§ Material shown
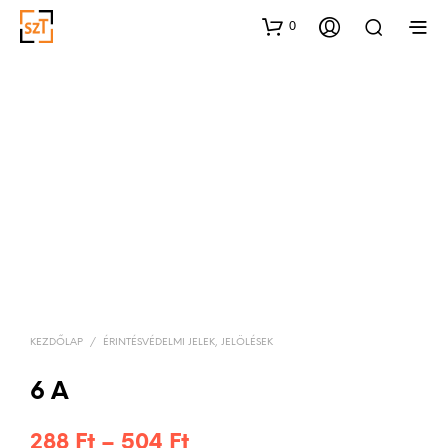
0
KEZDŐLAP
/
ÉRINTÉSVÉDELMI JELEK, JELÖLÉSEK
6 A
Ártartomány:
288
Ft
–
504
Ft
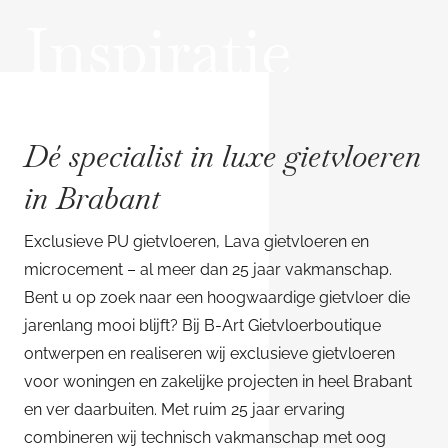
Inspiratie
Dé specialist in luxe gietvloeren
in Brabant
Exclusieve PU gietvloeren, Lava gietvloeren en
microcement – al meer dan 25 jaar vakmanschap.
Bent u op zoek naar een hoogwaardige gietvloer die
jarenlang mooi blijft? Bij B-Art Gietvloerboutique
ontwerpen en realiseren wij exclusieve gietvloeren
voor woningen en zakelijke projecten in heel Brabant
en ver daarbuiten. Met ruim 25 jaar ervaring
combineren wij technisch vakmanschap met oog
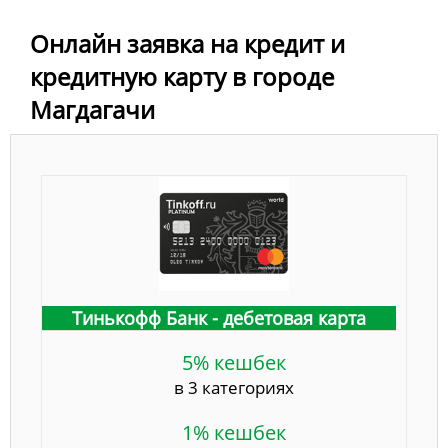
Онлайн заявка на кредит и
кредитную карту в городе
Магдагачи
Тинькофф Банк - дебетовая карта
5% кешбек
в 3 категориях
1% кешбек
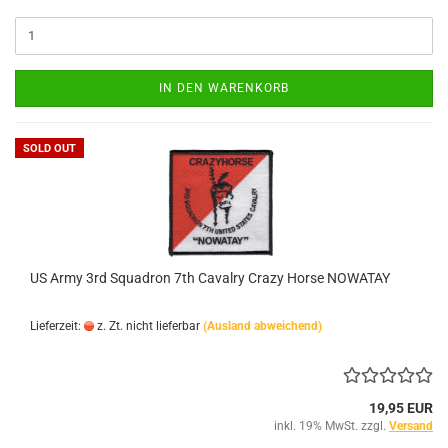
IN DEN WARENKORB
SOLD OUT
US Army 3rd Squadron 7th Cavalry Crazy Horse NOWATAY
Lieferzeit:
z. Zt. nicht lieferbar
(Ausland abweichend)
19,95 EUR
inkl. 19% MwSt. zzgl.
Versand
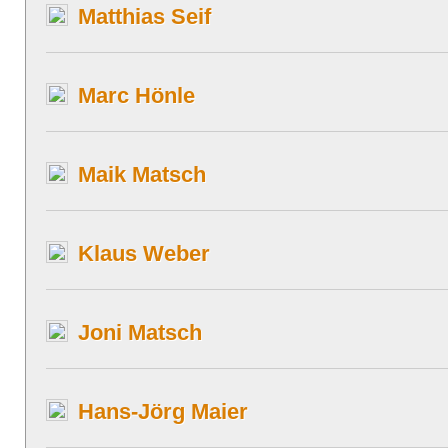
Matthias Seif
Marc Hönle
Maik Matsch
Klaus Weber
Joni Matsch
Hans-Jörg Maier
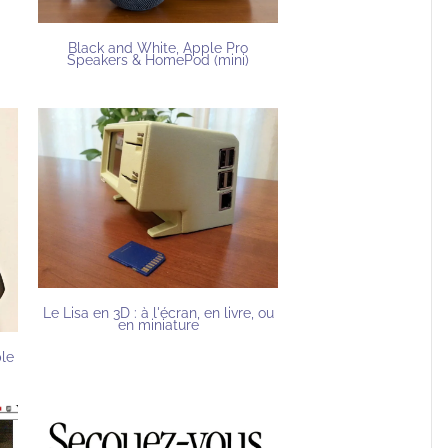
Black and White, Apple Pro
Speakers & HomePod (mini)
Le Lisa en 3D : à l'écran, en livre, ou
en miniature
le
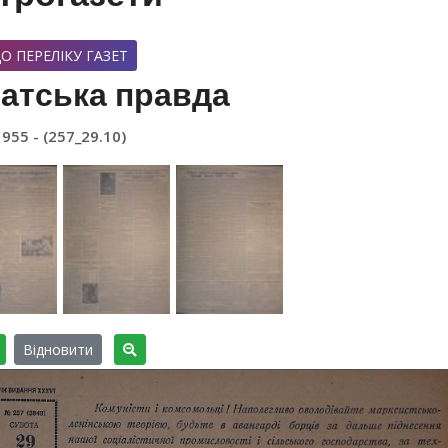
О ПЕРЕЛІКУ ГАЗЕТ
атська правда
1955 - (257_29.10)
Відновити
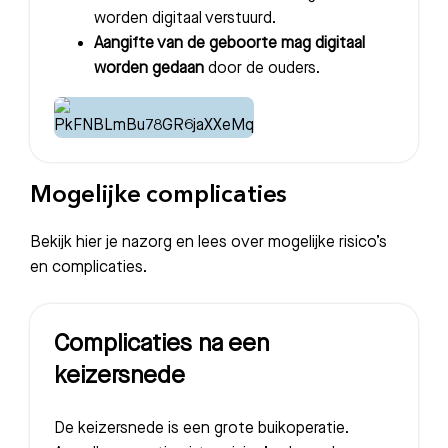
worden digitaal verstuurd.
Aangifte van de geboorte mag digitaal
worden gedaan
door de ouders.
Mogelijke complicaties
Bekijk hier je nazorg en lees over mogelijke risico’s
en complicaties.
Complicaties na een
keizersnede
De keizersnede is een grote buikoperatie.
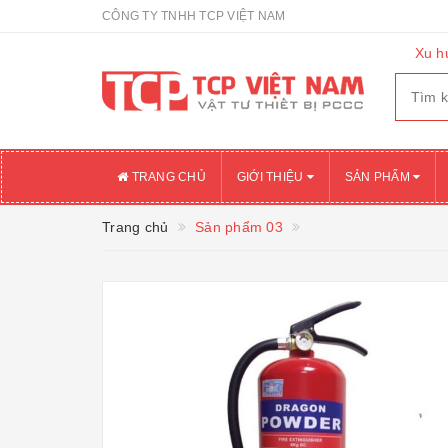
CÔNG TY TNHH TCP VIỆT NAM
Xu h
TRANG CHỦ
GIỚI THIỆU
SẢN PHẨM
Trang chủ
Sản phẩm 03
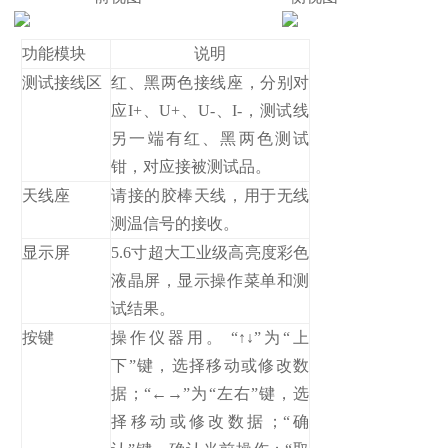
功能模块
说明
测试接线区
红、黑两色接线座，分别对
应I+、U+、U-、I-，测试线
另一端有红、黑两色测试
钳，对应接被测试品。
天线座
请接的胶棒天线，用于无线
测温信号的接收。
显示屏
5.6寸超大工业级高亮度彩色
液晶屏，显示操作菜单和测
试结果。
按键
操作仪器用。 “↑↓”为“上
下”键，选择移动或修改数
据；“←→”为“左右”键，选
择移动或修改数据；“确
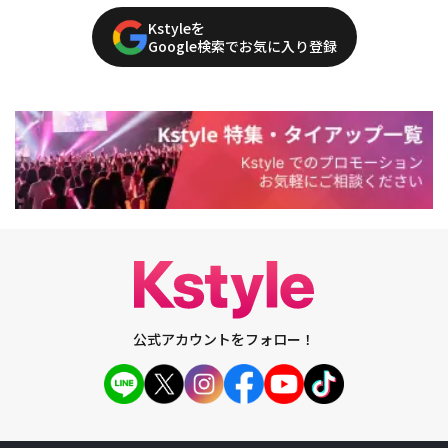
Kstyleを
Google検索でお気に入り登録
公式アカウントをフォロー！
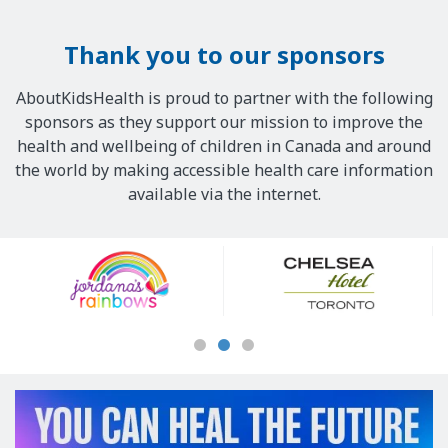
Thank you to our sponsors
AboutKidsHealth is proud to partner with the following
sponsors as they support our mission to improve the
health and wellbeing of children in Canada and around
the world by making accessible health care information
available via the internet.
Our
Sponsors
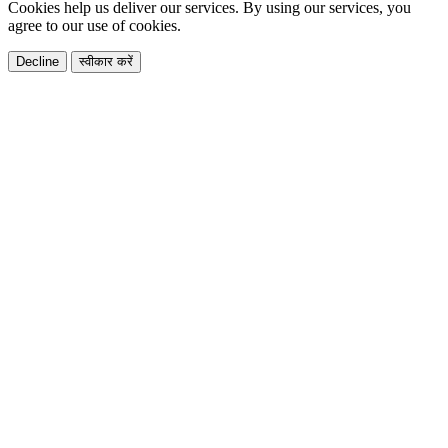
Cookies help us deliver our services. By using our services, you
agree to our use of cookies.
Decline
स्वीकार करें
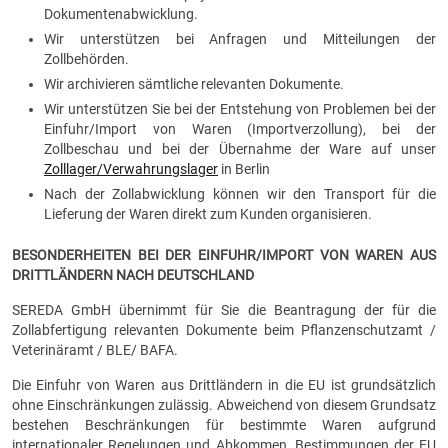
Dokumentenabwicklung.
Wir unterstützen bei Anfragen und Mitteilungen der
Zollbehörden.
Wir archivieren sämtliche relevanten Dokumente.
Wir unterstützen Sie bei der Entstehung von Problemen bei der
Einfuhr/Import von Waren (Importverzollung), bei der
Zollbeschau und bei der Übernahme der Ware auf unser
Zolllager/Verwahrungslager
in Berlin
Nach der Zollabwicklung können wir den Transport für die
Lieferung der Waren direkt zum Kunden organisieren.
BESONDERHEITEN BEI DER EINFUHR/IMPORT VON WAREN AUS
DRITTLÄNDERN NACH DEUTSCHLAND
SEREDA GmbH übernimmt für Sie die Beantragung der für die
Zollabfertigung relevanten Dokumente beim Pflanzenschutzamt /
Veterinäramt / BLE/ BAFA.
Die Einfuhr von Waren aus Drittländern in die EU ist grundsätzlich
ohne Einschränkungen zulässig. Abweichend von diesem Grundsatz
bestehen Beschränkungen für bestimmte Waren aufgrund
internationaler Regelungen und Abkommen, Bestimmungen der EU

§ Your assignment
Everything in the listing should be repeated exactly except the pictures.

§ Answer to the exercise
0
KEZDŐLAP
/
ÉRINTÉSVÉDELMI JELEK, JELÖLÉSEK
6 A
Ártartomány:
288
Ft
–
504
Ft
Inspiratie
Dé specialist in luxe gietvloeren
in Brabant
Exclusieve PU gietvloeren, Lava gietvloeren en
microcement – al meer dan 25 jaar vakmanschap.
Bent u op zoek naar een hoogwaardige gietvloer die
jarenlang mooi blijft? Bij B-Art Gietvloerboutique
ontwerpen en realiseren wij exclusieve gietvloeren
voor woningen en zakelijke projecten in heel Brabant
en ver daarbuiten. Met ruim 25 jaar ervaring
combineren wij technisch vakmanschap met oog
Онлайн заявка на кредит и
кредитную карту в городе
Магдагачи
Тинькофф Банк - дебетовая карта
5% кешбек
в 3 категориях
1% кешбек
IN DEN WARENKORB
SOLD OUT
US Army 3rd Squadron 7th Cavalry Crazy Horse NOWATAY
Lieferzeit:
z. Zt. nicht lieferbar
(Ausland abweichend)
19,95 EUR
inkl. 19% MwSt. zzgl.
Versand
Matthias Seif
Marc Hönle
Maik Matsch
Klaus Weber
Joni Matsch
Hans-Jörg Maier
Black and White, Apple Pro
Speakers & HomePod (mini)
Le Lisa en 3D : à l'écran, en livre, ou
en miniature
le
О ПЕРЕЛІКУ ГАЗЕТ
атська правда
1955 - (257_29.10)
Відновити
worden digitaal verstuurd.
Aangifte van de geboorte mag digitaal
worden gedaan
door de ouders.
Mogelijke complicaties
Bekijk hier je nazorg en lees over mogelijke risico’s
en complicaties.
Complicaties na een
keizersnede
De keizersnede is een grote buikoperatie.
CÔNG TY TNHH TCP VIỆT NAM
Xu h
TRANG CHỦ
GIỚI THIỆU
SẢN PHẨM
Trang chủ
Sản phẩm 03
功能模块
说明
测试接线区
红、黑两色接线座，分别对
应I+、U+、U-、I-，测试线
另一端有红、黑两色测试
钳，对应接被测试品。
天线座
请接的胶棒天线，用于无线
测温信号的接收。
显示屏
5.6寸超大工业级高亮度彩色
液晶屏，显示操作菜单和测
试结果。
按键
操作仪器用。 “↑↓”为“上
下”键，选择移动或修改数
据；“←→”为“左右”键，选
择移动或修改数据；“确
Kstyleを
Google検索でお気に入り登録
公式アカウントをフォロー！
Thank you to our sponsors
AboutKidsHealth is proud to partner with the following
sponsors as they support our mission to improve the
health and wellbeing of children in Canada and around
the world by making accessible health care information
available via the internet.
Our
Sponsors
Cookies help us deliver our services. By using our services, you
agree to our use of cookies.
Decline
स्वीकार करें
Dokumentenabwicklung.
Wir unterstützen bei Anfragen und Mitteilungen der
Zollbehörden.
Wir archivieren sämtliche relevanten Dokumente.
Wir unterstützen Sie bei der Entstehung von Problemen bei der
Einfuhr/Import von Waren (Importverzollung), bei der
Zollbeschau und bei der Übernahme der Ware auf unser
Zolllager/Verwahrungslager
in Berlin
Nach der Zollabwicklung können wir den Transport für die
Lieferung der Waren direkt zum Kunden organisieren.
BESONDERHEITEN BEI DER EINFUHR/IMPORT VON WAREN AUS
DRITTLÄNDERN NACH DEUTSCHLAND
SEREDA GmbH übernimmt für Sie die Beantragung der für die
Zollabfertigung relevanten Dokumente beim Pflanzenschutzamt /
Veterinäramt / BLE/ BAFA.
Die Einfuhr von Waren aus Drittländern in die EU ist grundsätzlich
ohne Einschränkungen zulässig. Abweichend von diesem Grundsatz
bestehen Beschränkungen für bestimmte Waren aufgrund
internationaler Regelungen und Abkommen, Bestimmungen der EU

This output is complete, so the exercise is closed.